PROBLEM DETAILS ▸ Exactly as written, return the entries below, minus any pictures.

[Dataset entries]
------------------------------
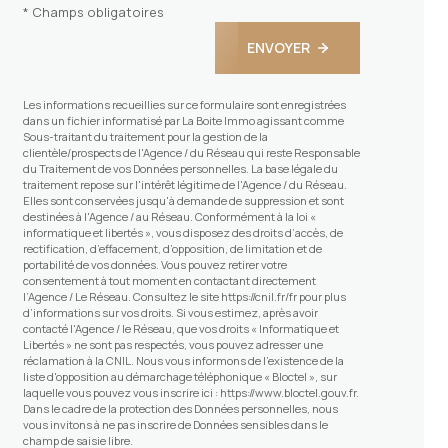
* Champs obligatoires
ENVOYER
Les informations recueillies sur ce formulaire sont enregistrées
dans un fichier informatisé par La Boite Immo agissant comme
Sous-traitant du traitement pour la gestion de la
clientèle/prospects de l'Agence / du Réseau qui reste Responsable
du Traitement de vos Données personnelles. La base légale du
traitement repose sur l'intérêt légitime de l'Agence / du Réseau.
Elles sont conservées jusqu'à demande de suppression et sont
destinées à l'Agence / au Réseau. Conformément à la loi «
informatique et libertés », vous disposez des droits d’accès, de
rectification, d’effacement, d’opposition, de limitation et de
portabilité de vos données. Vous pouvez retirer votre
consentement à tout moment en contactant directement
l’Agence / Le Réseau. Consultez le site
https://cnil.fr/fr
pour plus
d’informations sur vos droits. Si vous estimez, après avoir
contacté l'Agence / le Réseau, que vos droits « Informatique et
Libertés » ne sont pas respectés, vous pouvez adresser une
réclamation à la CNIL. Nous vous informons de l’existence de la
liste d'opposition au démarchage téléphonique « Bloctel », sur
laquelle vous pouvez vous inscrire ici :
https://www.bloctel.gouv.fr
.
Dans le cadre de la protection des Données personnelles, nous
vous invitons à ne pas inscrire de Données sensibles dans le
champ de saisie libre.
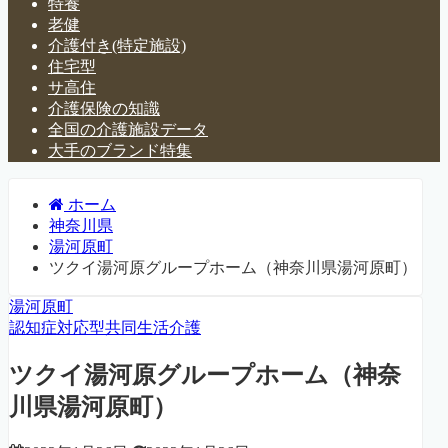
特養
老健
介護付き(特定施設)
住宅型
サ高住
介護保険の知識
全国の介護施設データ
大手のブランド特集
ホーム
神奈川県
湯河原町
ツクイ湯河原グループホーム（神奈川県湯河原町）
湯河原町
認知症対応型共同生活介護
ツクイ湯河原グループホーム（神奈
川県湯河原町）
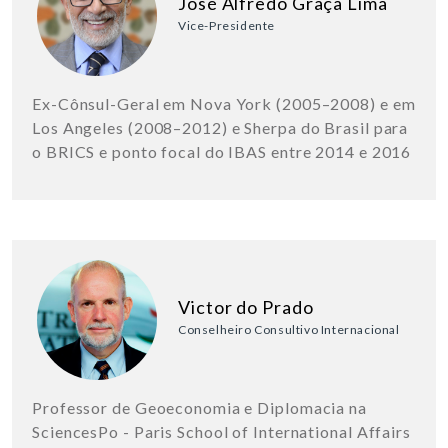
José Alfredo Graça Lima
Vice-Presidente
Ex-Cônsul-Geral em Nova York (2005–2008) e em
Los Angeles (2008–2012) e Sherpa do Brasil para
o BRICS e ponto focal do IBAS entre 2014 e 2016
Victor do Prado
Conselheiro Consultivo Internacional
Professor de Geoeconomia e Diplomacia na
SciencesPo - Paris School of International Affairs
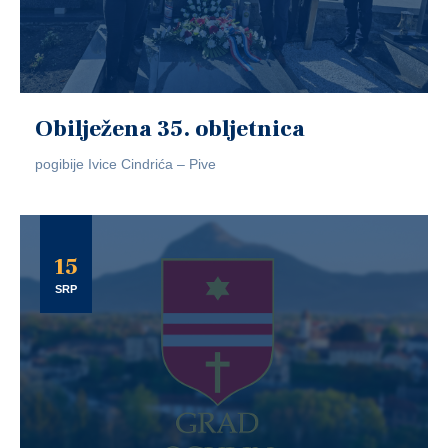
Obilježena 35. obljetnica
pogibije Ivice Cindrića – Pive
15
SRP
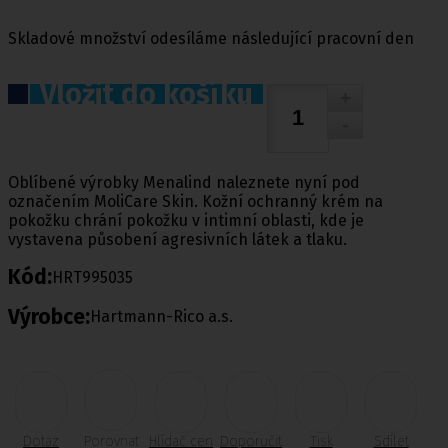
Skladové množství odesíláme následující pracovní den
Vložit do košíku
Oblíbené výrobky Menalind naleznete nyní pod
označením MoliCare Skin. Kožní ochranný krém na
pokožku chrání pokožku v intimní oblasti, kde je
vystavena působení agresivních látek a tlaku.
Kód:
HRT995035
Výrobce:
Hartmann-Rico a.s.
Dotaz
Porovnat
Hlídač cen
Doporučit
Tisk
Sdílet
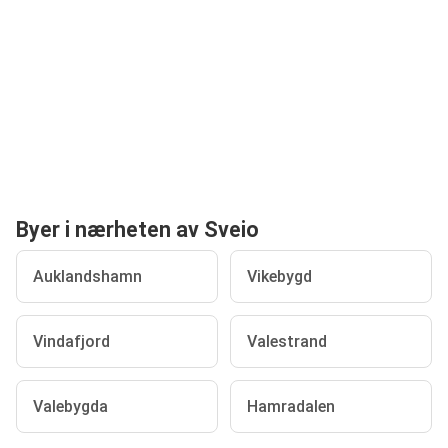
Byer i nærheten av Sveio
Auklandshamn
Vikebygd
Vindafjord
Valestrand
Valebygda
Hamradalen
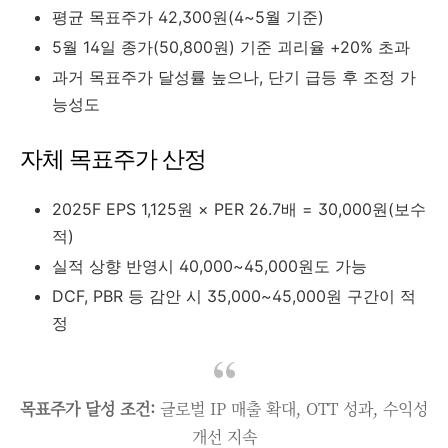
평균 목표주가 42,300원(4~5월 기준)
5월 14일 종가(50,800원) 기준 괴리율 +20% 초과
과거 목표주가 달성률 높으나, 단기 급등 후 조정 가
능성도
자체 목표주가 산정
2025F EPS 1,125원 × PER 26.7배 = 30,000원(보수
적)
실적 상향 반영시 40,000~45,000원도 가능
DCF, PBR 등 감안 시 35,000~45,000원 구간이 적
정
목표주가 달성 조건:
글로벌 IP 매출 확대, OTT 성과, 수익성
개선 지속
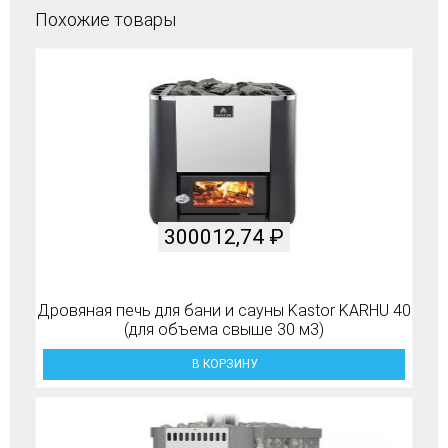
Похожие товары
300012,74
₽
Дровяная печь для бани и сауны Kastor KARHU 40
(для объема свыше 30 м3)
В КОРЗИНУ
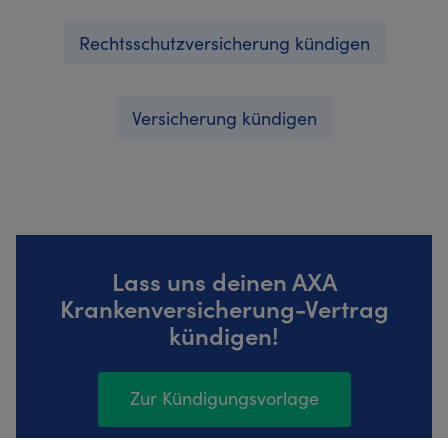
Rechtsschutzversicherung kündigen
Versicherung kündigen
Lass uns deinen AXA
Krankenversicherung-Vertrag
kündigen!
Zur Kündigungsvorlage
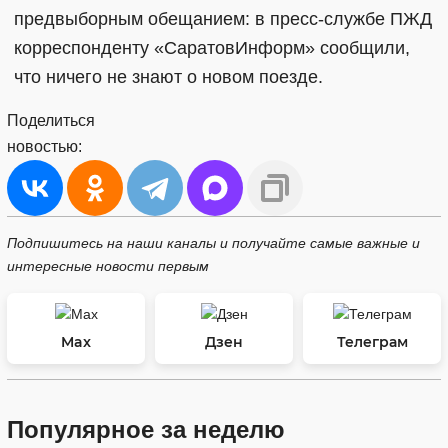
предвыборным обещанием: в пресс-службе ПЖД
корреспонденту «СаратовИнформ» сообщили,
что ничего не знают о новом поезде.
Поделиться
новостью:
Подпишитесь на наши каналы и получайте самые важные и
интересные новости первым
Max
Дзен
Телеграм
Популярное за неделю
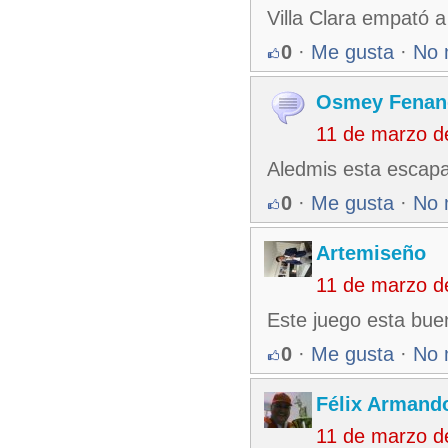
Villa Clara empató 
0
·
Me gusta
·
No 
Osmey Fenan
11 de marzo d
Aledmis esta escap
0
·
Me gusta
·
No 
Artemiseño
11 de marzo d
Este juego esta bue
0
·
Me gusta
·
No 
Félix Armando
11 de marzo d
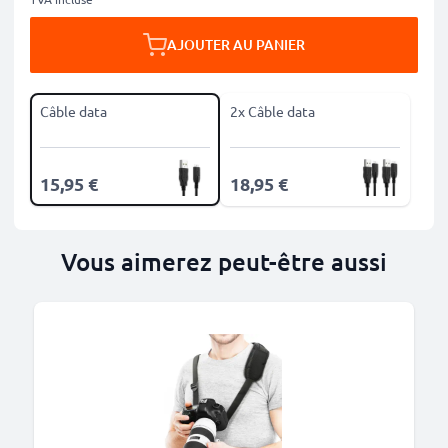
AJOUTER AU PANIER
Câble data
2x Câble data
15,95 €
18,95 €
Vous aimerez peut-être aussi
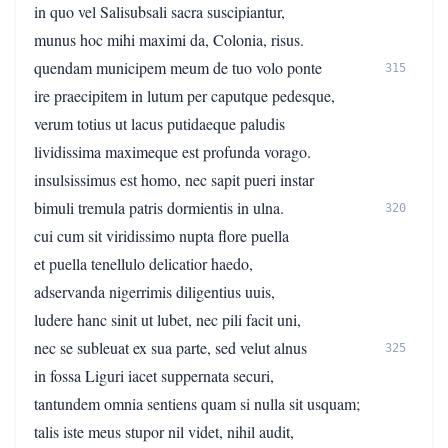
in quo vel Salisubsali sacra suscipiantur,
munus hoc mihi maximi da, Colonia, risus.
quendam municipem meum de tuo volo ponte
315
ire praecipitem in lutum per caputque pedesque,
verum totius ut lacus putidaeque paludis
lividissima maximeque est profunda vorago.
insulsissimus est homo, nec sapit pueri instar
bimuli tremula patris dormientis in ulna.
320
cui cum sit viridissimo nupta flore puella
et puella tenellulo delicatior haedo,
adservanda nigerrimis diligentius uuis,
ludere hanc sinit ut lubet, nec pili facit uni,
nec se subleuat ex sua parte, sed velut alnus
325
in fossa Liguri iacet suppernata securi,
tantundem omnia sentiens quam si nulla sit usquam;
talis iste meus stupor nil videt, nihil audit,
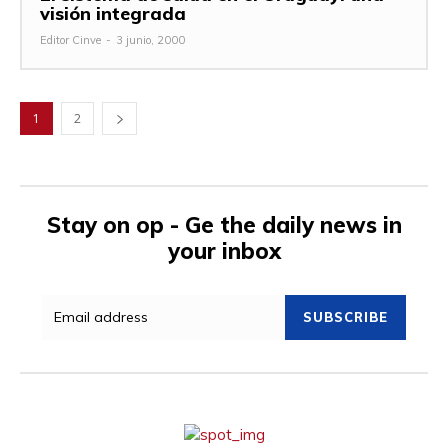
visión integrada
Editor Cinve
-
3 junio, 2000
1
2
Stay on op - Ge the daily news in
your inbox
SUBSCRIBE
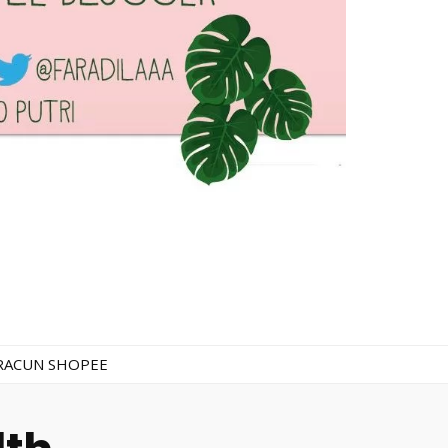
RACUN SHOPEE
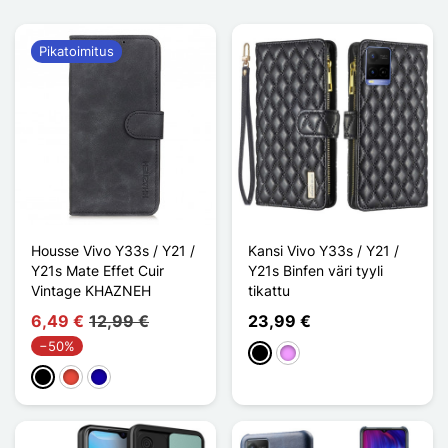
Pikatoimitus
Housse Vivo Y33s / Y21 /
Kansi Vivo Y33s / Y21 /
Y21s Mate Effet Cuir
Y21s Binfen väri tyyli
Vintage KHAZNEH
tikattu
6,49 €
12,99 €
23,99 €
−50%
Musta
Violet Clair
Musta
Punainen
Bleu Foncé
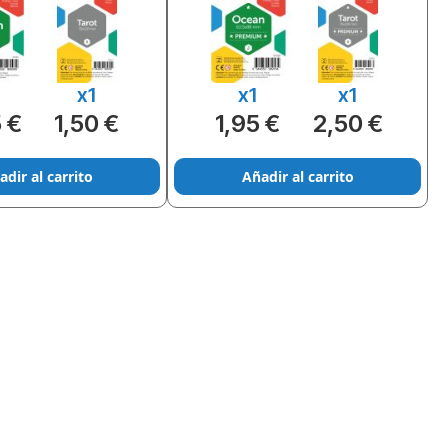
x1
x1
x1
 €
1,50 €
1,95 €
2,50 €
adir al carrito
Añadir al carrito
------------------------------
TASK ANSWER ▸
* Champs obligatoires
ENVOYER
Les informations recueillies sur ce formulaire sont enregistrées
dans un fichier informatisé par La Boite Immo agissant comme
Sous-traitant du traitement pour la gestion de la
clientèle/prospects de l'Agence / du Réseau qui reste Responsable
du Traitement de vos Données personnelles. La base légale du
traitement repose sur l'intérêt légitime de l'Agence / du Réseau.
Elles sont conservées jusqu'à demande de suppression et sont
destinées à l'Agence / au Réseau. Conformément à la loi «
informatique et libertés », vous disposez des droits d’accès, de
rectification, d’effacement, d’opposition, de limitation et de
portabilité de vos données. Vous pouvez retirer votre
consentement à tout moment en contactant directement
l’Agence / Le Réseau. Consultez le site
https://cnil.fr/fr
pour plus
d’informations sur vos droits. Si vous estimez, après avoir
contacté l'Agence / le Réseau, que vos droits « Informatique et
Libertés » ne sont pas respectés, vous pouvez adresser une
réclamation à la CNIL. Nous vous informons de l’existence de la
liste d'opposition au démarchage téléphonique « Bloctel », sur
laquelle vous pouvez vous inscrire ici :
https://www.bloctel.gouv.fr
.
Dans le cadre de la protection des Données personnelles, nous
vous invitons à ne pas inscrire de Données sensibles dans le
champ de saisie libre.
特養
老健
介護付き(特定施設)
住宅型
サ高住
介護保険の知識
全国の介護施設データ
大手のブランド特集
ホーム
神奈川県
湯河原町
ツクイ湯河原グループホーム（神奈川県湯河原町）
湯河原町
認知症対応型共同生活介護
ツクイ湯河原グループホーム（神奈
川県湯河原町）
José Alfredo Graça Lima
Vice-Presidente
Ex-Cônsul-Geral em Nova York (2005–2008) e em
Los Angeles (2008–2012) e Sherpa do Brasil para
o BRICS e ponto focal do IBAS entre 2014 e 2016
Victor do Prado
Conselheiro Consultivo Internacional
Professor de Geoeconomia e Diplomacia na
SciencesPo - Paris School of International Affairs
Obilježena 35. obljetnica
pogibije Ivice Cindrića – Pive
15
SRP
Skladové množství odesíláme následující pracovní den
Vložit do košíku
Oblíbené výrobky Menalind naleznete nyní pod
označením MoliCare Skin. Kožní ochranný krém na
pokožku chrání pokožku v intimní oblasti, kde je
vystavena působení agresivních látek a tlaku.
Kód:
HRT995035
Výrobce:
Hartmann-Rico a.s.
Dotaz
Porovnat
Hlídač cen
Doporučit
Tisk
Sdílet
Byer i nærheten av Sveio
Auklandshamn
Vikebygd
Vindafjord
Valestrand
Valebygda
Hamradalen
평균 목표주가 42,300원(4~5월 기준)
5월 14일 종가(50,800원) 기준 괴리율 +20% 초과
과거 목표주가 달성률 높으나, 단기 급등 후 조정 가
능성도
자체 목표주가 산정
2025F EPS 1,125원 × PER 26.7배 = 30,000원(보수
적)
실적 상향 반영시 40,000~45,000원도 가능
DCF, PBR 등 감안 시 35,000~45,000원 구간이 적
정
목표주가 달성 조건:
글로벌 IP 매출 확대, OTT 성과, 수익성
개선 지속
Похожие товары
300012,74
₽
Дровяная печь для бани и сауны Kastor KARHU 40
(для объема свыше 30 м3)
В КОРЗИНУ
Rechtsschutzversicherung kündigen
Versicherung kündigen
Lass uns deinen AXA
Krankenversicherung-Vertrag
kündigen!
Zur Kündigungsvorlage
предвыборным обещанием: в пресс-службе ПЖД
корреспонденту «СаратовИнформ» сообщили,
что ничего не знают о новом поезде.
Поделиться
новостью:
Подпишитесь на наши каналы и получайте самые важные и
интересные новости первым
Max
Дзен
Телеграм
Популярное за неделю
Villa Clara empató 
0
·
Me gusta
·
No 
Osmey Fenan
11 de marzo d
Aledmis esta escap
0
·
Me gusta
·
No 
Artemiseño
11 de marzo d
Este juego esta bue
0
·
Me gusta
·
No 
Félix Armando
11 de marzo d
AJOUTER AU PANIER
Câble data
2x Câble data
15,95 €
18,95 €
Vous aimerez peut-être aussi
in quo vel Salisubsali sacra suscipiantur,
munus hoc mihi maximi da, Colonia, risus.
quendam municipem meum de tuo volo ponte
315
ire praecipitem in lutum per caputque pedesque,
verum totius ut lacus putidaeque paludis
lividissima maximeque est profunda vorago.
insulsissimus est homo, nec sapit pueri instar
bimuli tremula patris dormientis in ulna.
320
cui cum sit viridissimo nupta flore puella
et puella tenellulo delicatior haedo,
adservanda nigerrimis diligentius uuis,
ludere hanc sinit ut lubet, nec pili facit uni,
nec se subleuat ex sua parte, sed velut alnus
325
in fossa Liguri iacet suppernata securi,
tantundem omnia sentiens quam si nulla sit usquam;
talis iste meus stupor nil videt, nihil audit,
visión integrada
Editor Cinve
-
3 junio, 2000
1
2
Stay on op - Ge the daily news in
your inbox
SUBSCRIBE
RACUN SHOPEE
Pikatoimitus
Housse Vivo Y33s / Y21 /
Kansi Vivo Y33s / Y21 /
Y21s Mate Effet Cuir
Y21s Binfen väri tyyli
Vintage KHAZNEH
tikattu
6,49 €
12,99 €
23,99 €
−50%
Musta
Violet Clair
Musta
Punainen
Bleu Foncé
x1
x1
x1
 €
1,50 €
1,95 €
2,50 €
adir al carrito
Añadir al carrito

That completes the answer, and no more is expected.